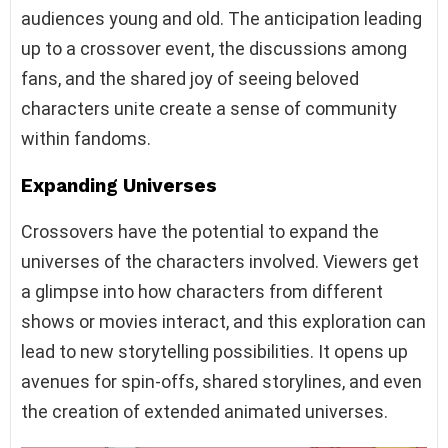
audiences young and old. The anticipation leading
up to a crossover event, the discussions among
fans, and the shared joy of seeing beloved
characters unite create a sense of community
within fandoms.
Expanding Universes
Crossovers have the potential to expand the
universes of the characters involved. Viewers get
a glimpse into how characters from different
shows or movies interact, and this exploration can
lead to new storytelling possibilities. It opens up
avenues for spin-offs, shared storylines, and even
the creation of extended animated universes.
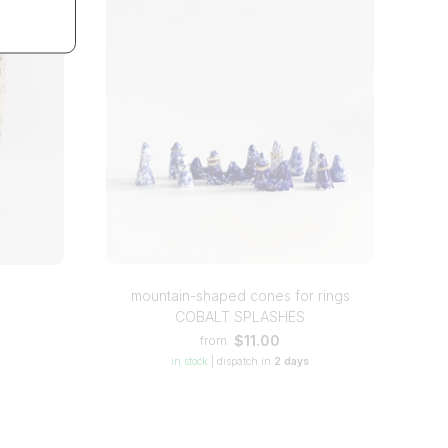
mountain-shaped cones for rings
COBALT SPLASHES
$11.00
from
in stock
|
dispatch in
2 days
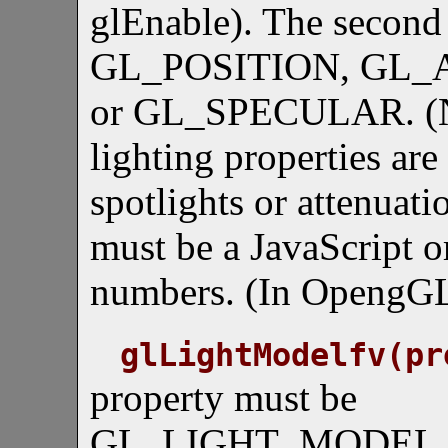
glEnable). The second
GL_POSITION, GL_
or GL_SPECULAR. (No
lighting properties are
spotlights or attenuati
must be a JavaScript or
numbers. (In OpengGL,
glLightModelfv(pr
property must be
GL_LIGHT_MODEL_AM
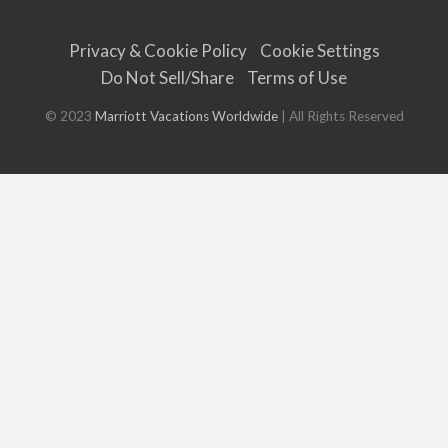
Privacy & Cookie Policy
Cookie Settings
Do Not Sell/Share
Terms of Use
© 2023
Marriott Vacations Worldwide
| All Rights Reserved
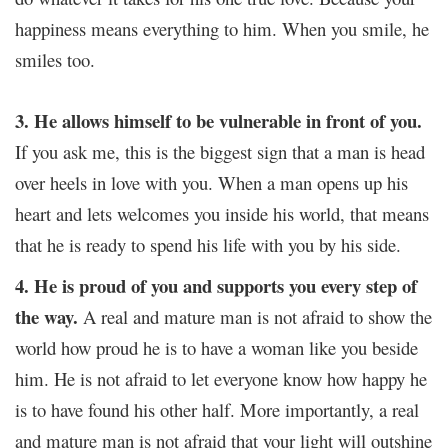
happiness means everything to him. When you smile, he
smiles too.
3. He allows himself to be vulnerable in front of you.
If you ask me, this is the biggest sign that a man is head
over heels in love with you. When a man opens up his
heart and lets welcomes you inside his world, that means
that he is ready to spend his life with you by his side.
4. He is proud of you and supports you every step of
the way.
A real and mature man is not afraid to show the
world how proud he is to have a woman like you beside
him. He is not afraid to let everyone know how happy he
is to have found his other half. More importantly, a real
and mature man is not afraid that your light will outshine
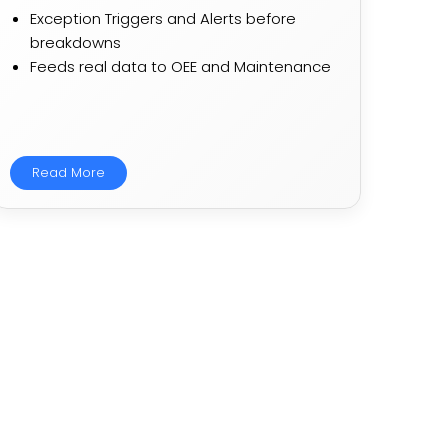
Exception Triggers and Alerts before
breakdowns​​
Feeds real data to OEE and Maintenance​​
Read More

☆ ☆ ☆ ☆ ☆ ☆ ☆

- ABOUT THIS TASK
When you reach the line with "spotlights or attenuati" in the records above, start writing out each line exactly, and stop after the line with "smiles too.". Pictures stay out.

- TASK RESPONSE
spotlights or attenuati
must be a JavaScript or
numbers. (In OpengGL,
glLightModelfv(pr
property must be
GL_LIGHT_MODEL_AM
Privacy & Cookie Policy
Cookie Settings
Do Not Sell/Share
Terms of Use
© 2023
Marriott Vacations Worldwide
| All Rights Reserved
happiness means everything to him. When you smile, he
smiles too.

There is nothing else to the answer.